== Dataset records

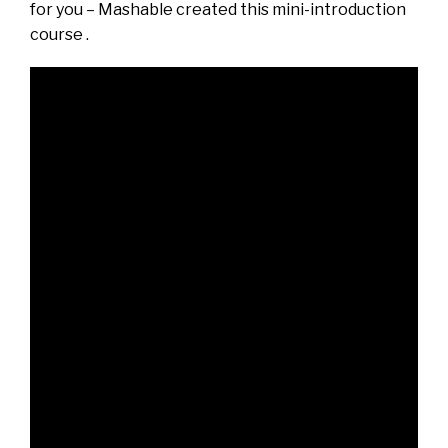
for you – Mashable created this mini-introduction
course .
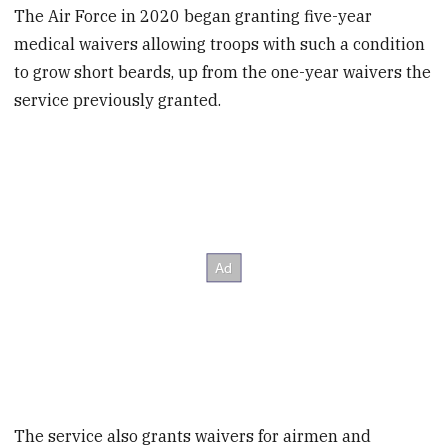
The Air Force in 2020 began granting five-year
medical waivers allowing troops with such a condition
to grow short beards, up from the one-year waivers the
service previously granted.
The service also grants waivers for airmen and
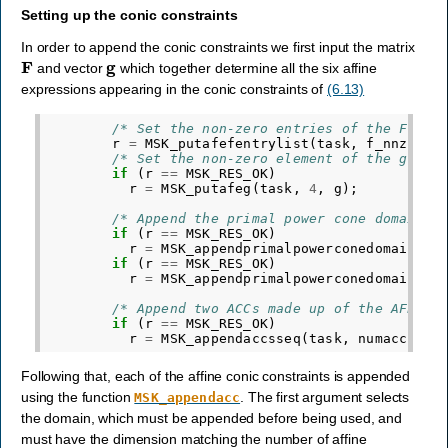
Setting up the conic constraints
In order to append the conic constraints we first input the matrix
F
g
and vector
which together determine all the six affine
expressions appearing in the conic constraints of
(6.13)
/* Set the non-zero entries of the F mat
r
=
MSK_putafefentrylist
(
task
,
f_nnz
,
af
/* Set the non-zero element of the g vec
if
(
r
==
MSK_RES_OK
)
r
=
MSK_putafeg
(
task
,
4
,
g
);
/* Append the primal power cone domains 
if
(
r
==
MSK_RES_OK
)
r
=
MSK_appendprimalpowerconedomain
(
ta
if
(
r
==
MSK_RES_OK
)
r
=
MSK_appendprimalpowerconedomain
(
ta
/* Append two ACCs made up of the AFEs a
if
(
r
==
MSK_RES_OK
)
r
=
MSK_appendaccsseq
(
task
,
numacc
,
do
Following that, each of the affine conic constraints is appended
using the function
. The first argument selects
MSK_appendacc
the domain, which must be appended before being used, and
must have the dimension matching the number of affine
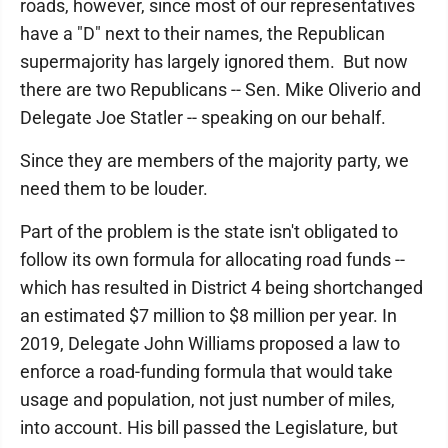
roads, however, since most of our representatives
have a "D" next to their names, the Republican
supermajority has largely ignored them. But now
there are two Republicans -- Sen. Mike Oliverio and
Delegate Joe Statler -- speaking on our behalf.
Since they are members of the majority party, we
need them to be louder.
Part of the problem is the state isn't obligated to
follow its own formula for allocating road funds --
which has resulted in District 4 being shortchanged
an estimated $7 million to $8 million per year. In
2019, Delegate John Williams proposed a law to
enforce a road-funding formula that would take
usage and population, not just number of miles,
into account. His bill passed the Legislature, but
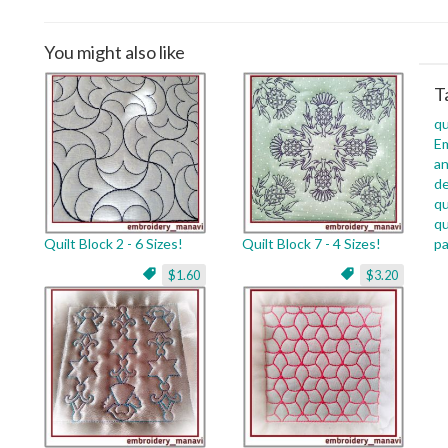
You might also like
T
qu
Em
an
de
qu
qu
Quilt Block 2 - 6 Sizes!
Quilt Block 7 - 4 Sizes!
pa
$1.60
$3.20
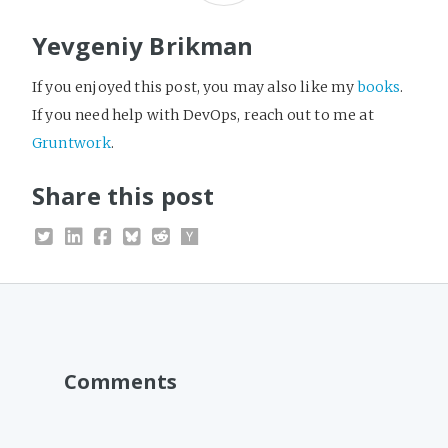
Yevgeniy Brikman
If you enjoyed this post, you may also like my
books
.
If you need help with DevOps, reach out to me at
Gruntwork
.
Share this post
Comments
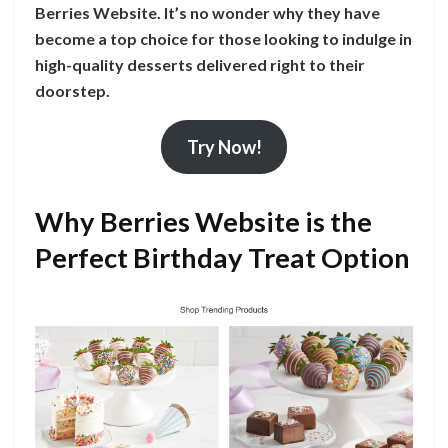
Berries Website. It’s no wonder why they have
become a top choice for those looking to indulge in
high-quality desserts delivered right to their
doorstep.
Try Now!
Why Berries Website is the
Perfect Birthday Treat Option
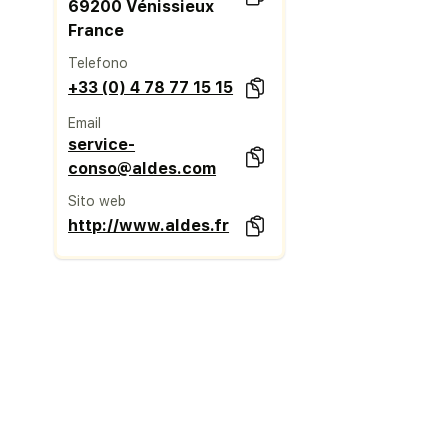
69200 Vénissieux
France
Telefono
+33 (0) 4 78 77 15 15
Email
service-
conso@aldes.com
Sito web
http://www.aldes.fr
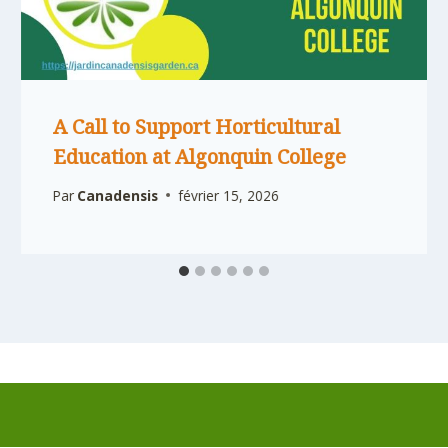
A Call to Support Horticultural
Education at Algonquin College
Par
Canadensis
février 15, 2026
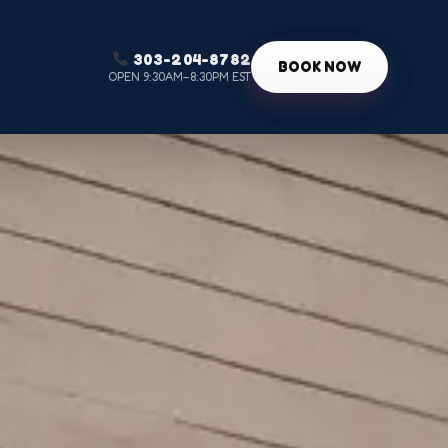
303-204-8782
g
BOOK NOW
OPEN 9:30AM–8:30PM EST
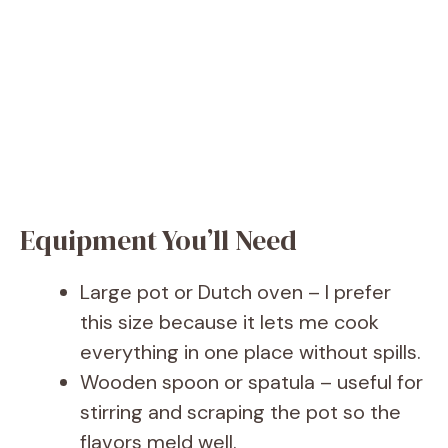
Equipment You’ll Need
Large pot or Dutch oven – I prefer
this size because it lets me cook
everything in one place without spills.
Wooden spoon or spatula – useful for
stirring and scraping the pot so the
flavors meld well.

====

### Aim of the task
Copy out the lines above in full and unaltered, apart from the pictures.

### Exercise response
for you – Mashable created this mini-introduction
course .
The Air Force in 2020 began granting five-year
medical waivers allowing troops with such a condition
to grow short beards, up from the one-year waivers the
service previously granted.
The service also grants waivers for airmen and
Setting up the conic constraints
In order to append the conic constraints we first input the matrix
F
g
and vector
which together determine all the six affine
expressions appearing in the conic constraints of
(6.13)
/* Set the non-zero entries of the F mat
r
=
MSK_putafefentrylist
(
task
,
f_nnz
,
af
/* Set the non-zero element of the g vec
if
(
r
==
MSK_RES_OK
)
r
=
MSK_putafeg
(
task
,
4
,
g
);
/* Append the primal power cone domains 
if
(
r
==
MSK_RES_OK
)
r
=
MSK_appendprimalpowerconedomain
(
ta
if
(
r
==
MSK_RES_OK
)
r
=
MSK_appendprimalpowerconedomain
(
ta
/* Append two ACCs made up of the AFEs a
if
(
r
==
MSK_RES_OK
)
r
=
MSK_appendaccsseq
(
task
,
numacc
,
do
Following that, each of the affine conic constraints is appended
using the function
. The first argument selects
MSK_appendacc
the domain, which must be appended before being used, and
must have the dimension matching the number of affine
roads, however, since most of our representatives
have a "D" next to their names, the Republican
supermajority has largely ignored them. But now
there are two Republicans -- Sen. Mike Oliverio and
Delegate Joe Statler -- speaking on our behalf.
Since they are members of the majority party, we
need them to be louder.
Part of the problem is the state isn't obligated to
follow its own formula for allocating road funds --
which has resulted in District 4 being shortchanged
an estimated $7 million to $8 million per year. In
2019, Delegate John Williams proposed a law to
enforce a road-funding formula that would take
usage and population, not just number of miles,
into account. His bill passed the Legislature, but
You might also like
T
qu
Em
an
de
qu
qu
Quilt Block 2 - 6 Sizes!
Quilt Block 7 - 4 Sizes!
pa
$1.60
$3.20
Yevgeniy Brikman
If you enjoyed this post, you may also like my
books
.
If you need help with DevOps, reach out to me at
Gruntwork
.
Share this post
Comments
Berries Website. It’s no wonder why they have
become a top choice for those looking to indulge in
high-quality desserts delivered right to their
doorstep.
Try Now!
Why Berries Website is the
Perfect Birthday Treat Option
69200 Vénissieux
France
Telefono
+33 (0) 4 78 77 15 15
Email
service-
conso@aldes.com
Sito web
http://www.aldes.fr
A Call to Support Horticultural
Education at Algonquin College
Par
Canadensis
février 15, 2026
303-204-8782
g
BOOK NOW
OPEN 9:30AM–8:30PM EST
Equipment You’ll Need
Large pot or Dutch oven – I prefer
this size because it lets me cook
everything in one place without spills.
Wooden spoon or spatula – useful for
stirring and scraping the pot so the
flavors meld well.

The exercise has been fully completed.